_Activity_
Exact copy required. Repeat the records, but keep the pictures out.

_Dataset excerpts_
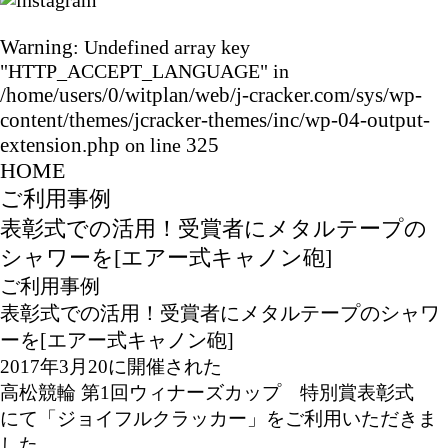
Warning
: Undefined array key
"HTTP_ACCEPT_LANGUAGE" in
/home/users/0/witplan/web/j-cracker.com/sys/wp-
content/themes/jcracker-themes/inc/wp-04-output-
extension.php
325
on line
HOME
ご利用事例
表彰式での活用！受賞者にメタルテープの
シャワーを[エアー式キャノン砲]
ご利用事例
表彰式での活用！受賞者にメタルテープのシャワ
ーを[エアー式キャノン砲]
2017年3月20に開催された
高松競輪 第1回ウィナーズカップ 特別賞表彰式
にて「ジョイフルクラッカー」をご利用いただきま
した。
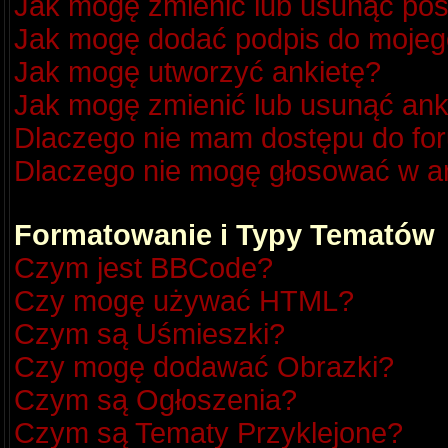
Jak mogę zmienić lub usunąć pos
Jak mogę dodać podpis do mojeg
Jak mogę utworzyć ankietę?
Jak mogę zmienić lub usunąć ank
Dlaczego nie mam dostępu do fo
Dlaczego nie mogę głosować w a
Formatowanie i Typy Tematów
Czym jest BBCode?
Czy mogę używać HTML?
Czym są Uśmieszki?
Czy mogę dodawać Obrazki?
Czym są Ogłoszenia?
Czym są Tematy Przyklejone?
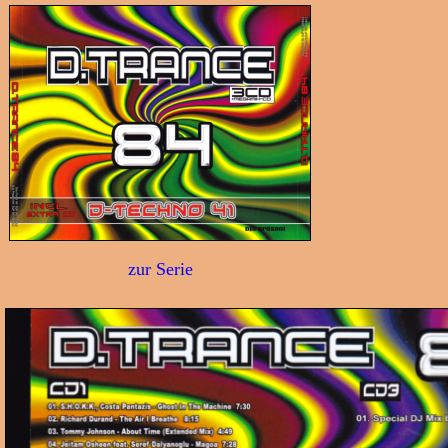
zur Serie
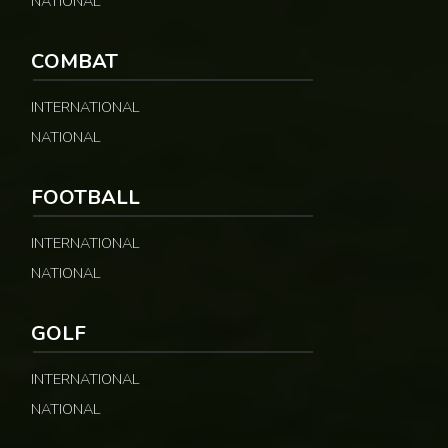
NATIONAL
COMBAT
INTERNATIONAL
NATIONAL
FOOTBALL
INTERNATIONAL
NATIONAL
GOLF
INTERNATIONAL
NATIONAL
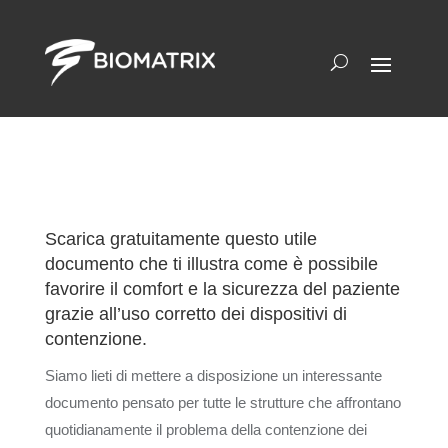
Scarica gratuitamente questo utile
documento che ti illustra come è possibile
favorire il comfort e la sicurezza del paziente
grazie all’uso corretto dei dispositivi di
contenzione.
Siamo lieti di mettere a disposizione un interessante
documento pensato per tutte le strutture che affrontano
quotidianamente il problema della contenzione dei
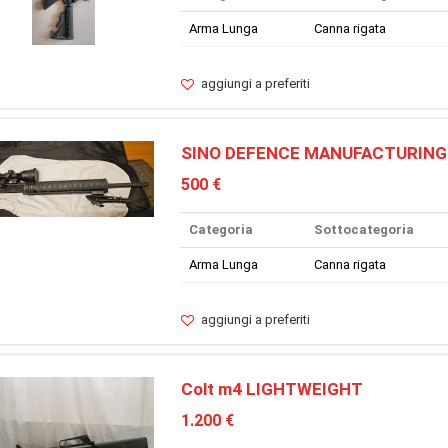
Arma Lunga
Canna rigata
aggiungi a preferiti
SINO DEFENCE MANUFACTURING 
500 €
Categoria
Sottocategoria
Arma Lunga
Canna rigata
aggiungi a preferiti
Colt m4 LIGHTWEIGHT
1.200 €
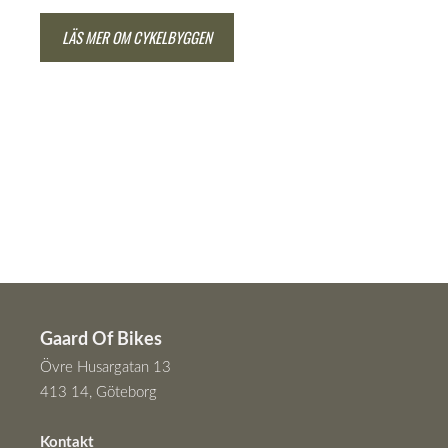
LÄS MER OM CYKELBYGGEN
Gaard Of Bikes
Övre Husargatan 13
413 14, Göteborg
Kontakt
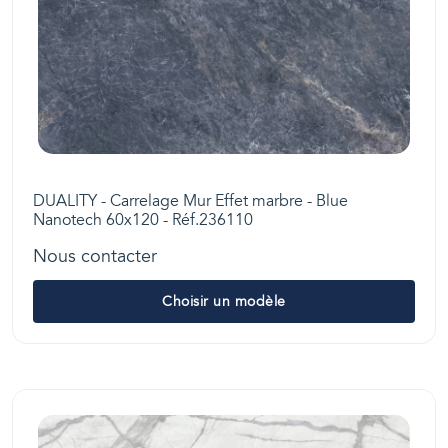
DUALITY - Carrelage Mur Effet marbre - Blue
Nanotech 60x120 - Réf.236110
Nous contacter
Choisir un modèle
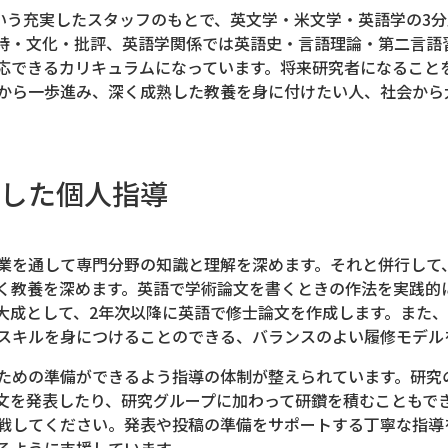
という充実したスタッフのもとで、英文学・米文学・英語学の3
詩・文化・批評、英語学関係では英語史・言語理論・第二言語
応できるカリキュラムになっています。将来研究者になること
から一歩進み、深く成熟した教養を身に付けたい人、社会から
した個人指導
業を通して専門分野の知識と理解を深めます。それと併行して
く教養を深めます。英語で学術論文を書くときの作法を実践的
大成として、2年次以降に英語で修士論文を作成します。また
スキルを身につけることのできる、バランスのよい履修モデル
ための準備ができるよう指導の体制が整えられています。研究
文を発表したり、研究グループに加わって研鑽を積むこともで
戦してください。発表や投稿の準備をサポートする丁寧な指導
るように支援しています。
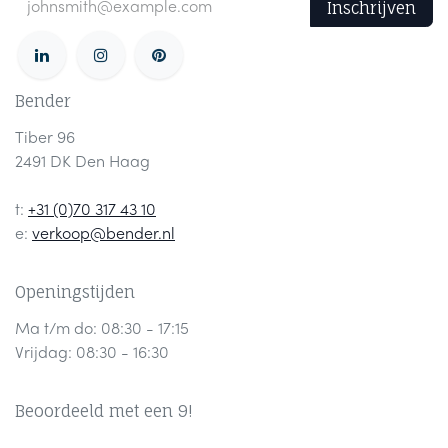
Inschrijven
Bender
Tiber 96
2491 DK Den Haag
t:
+31 (0)70 317 43 10
e:
verkoop@bender.nl
Openingstijden
Ma t/m do: 08:30 - 17:15
Vrijdag: 08:30 - 16:30
Beoordeeld met een 9!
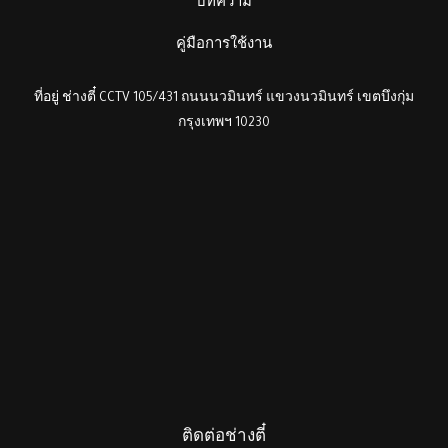
บทความ
คู่มือการใช้งาน
ที่อยู่ ช่างตี๋ CCTV 105/431 ถนนนวมินทร์ แขวงนวมินทร์ เขตบึงกุ่ม
กรุงเทพฯ 10230
ติดต่อช่างตี๋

_Answer to the problem_
Warning
: Undefined array key
"HTTP_ACCEPT_LANGUAGE" in
/home/users/0/witplan/web/j-cracker.com/sys/wp-
content/themes/jcracker-themes/inc/wp-04-output-
extension.php
325
on line
HOME
ご利用事例
表彰式での活用！受賞者にメタルテープの
シャワーを[エアー式キャノン砲]
ご利用事例
表彰式での活用！受賞者にメタルテープのシャワ
ーを[エアー式キャノン砲]
2017年3月20に開催された
高松競輪 第1回ウィナーズカップ 特別賞表彰式
にて「ジョイフルクラッカー」をご利用いただきま
した。
Jak mogę zmienić lub usunąć pos
Jak mogę dodać podpis do mojeg
Jak mogę utworzyć ankietę?
Jak mogę zmienić lub usunąć ank
Dlaczego nie mam dostępu do fo
Dlaczego nie mogę głosować w a
Formatowanie i Typy Tematów
Czym jest BBCode?
Czy mogę używać HTML?
Czym są Uśmieszki?
Czy mogę dodawać Obrazki?
Czym są Ogłoszenia?
Czym są Tematy Przyklejone?
zur Serie
NATIONAL
COMBAT
INTERNATIONAL
NATIONAL
FOOTBALL
INTERNATIONAL
NATIONAL
GOLF
INTERNATIONAL
NATIONAL
Scarica gratuitamente questo utile
documento che ti illustra come è possibile
favorire il comfort e la sicurezza del paziente
grazie all’uso corretto dei dispositivi di
contenzione.
Siamo lieti di mettere a disposizione un interessante
documento pensato per tutte le strutture che affrontano
quotidianamente il problema della contenzione dei
Arma Lunga
Canna rigata
aggiungi a preferiti
SINO DEFENCE MANUFACTURING 
500 €
Categoria
Sottocategoria
Arma Lunga
Canna rigata
aggiungi a preferiti
Colt m4 LIGHTWEIGHT
1.200 €
LÄS MER OM CYKELBYGGEN
Gaard Of Bikes
Övre Husargatan 13
413 14, Göteborg
Kontakt
DUALITY - Carrelage Mur Effet marbre - Blue
Nanotech 60x120 - Réf.236110
Nous contacter
Choisir un modèle
という充実したスタッフのもとで、英文学・米文学・英語学の3
詩・文化・批評、英語学関係では英語史・言語理論・第二言語
応できるカリキュラムになっています。将来研究者になること
から一歩進み、深く成熟した教養を身に付けたい人、社会から
した個人指導
業を通して専門分野の知識と理解を深めます。それと併行して
く教養を深めます。英語で学術論文を書くときの作法を実践的
大成として、2年次以降に英語で修士論文を作成します。また
スキルを身につけることのできる、バランスのよい履修モデル
ための準備ができるよう指導の体制が整えられています。研究
文を発表したり、研究グループに加わって研鑽を積むこともで
戦してください。発表や投稿の準備をサポートする丁寧な指導
るように支援しています。
Inschrijven
Bender
Tiber 96
2491 DK Den Haag
t:
+31 (0)70 317 43 10
e:
verkoop@bender.nl
Openingstijden
Ma t/m do: 08:30 - 17:15
Vrijdag: 08:30 - 16:30
Beoordeeld met een 9!
บทความ
คู่มือการใช้งาน
ที่อยู่ ช่างตี๋ CCTV 105/431 ถนนนวมินทร์ แขวงนวมินทร์ เขตบึงกุ่ม
กรุงเทพฯ 10230
ติดต่อช่างตี๋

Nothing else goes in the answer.